### WHAT YOU HAVE TO DO
Every entry, start to finish, should be printed verbatim without pictures.

### RECORD EXCERPTS
************
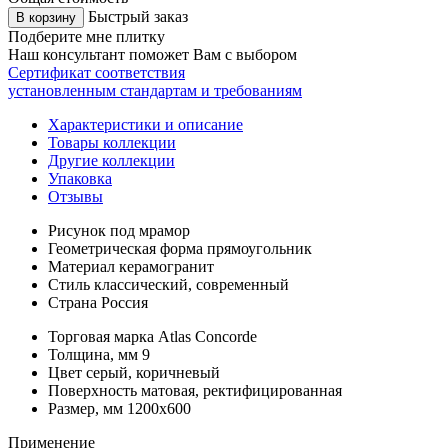
Быстрый заказ
В корзину
Подберите мне плитку
Наш консультант поможет Вам с выбором
Сертификат соответствия
установленным стандартам и требованиям
Характеристики и описание
Товары коллекции
Другие коллекции
Упаковка
Отзывы
Рисунок
под мрамор
Геометрическая форма
прямоугольник
Материал
керамогранит
Стиль
классический, современный
Страна
Россия
Торговая марка
Atlas Concorde
Толщина, мм
9
Цвет
серый, коричневый
Поверхность
матовая, ректифицированная
Размер, мм
1200x600
Применение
************
### YOUR RESPONSE
Быстрый заказ
В корзину
Подберите мне плитку
Наш консультант поможет Вам с выбором
Сертификат соответствия
установленным стандартам и требованиям
Характеристики и описание
Товары коллекции
Другие коллекции
Упаковка
Отзывы
Рисунок
под мрамор
Геометрическая форма
прямоугольник
Материал
керамогранит
Стиль
классический, современный
Страна
Россия
Торговая марка
Atlas Concorde
Толщина, мм
9
Цвет
серый, коричневый
Поверхность
матовая, ректифицированная
Размер, мм
1200x600
Применение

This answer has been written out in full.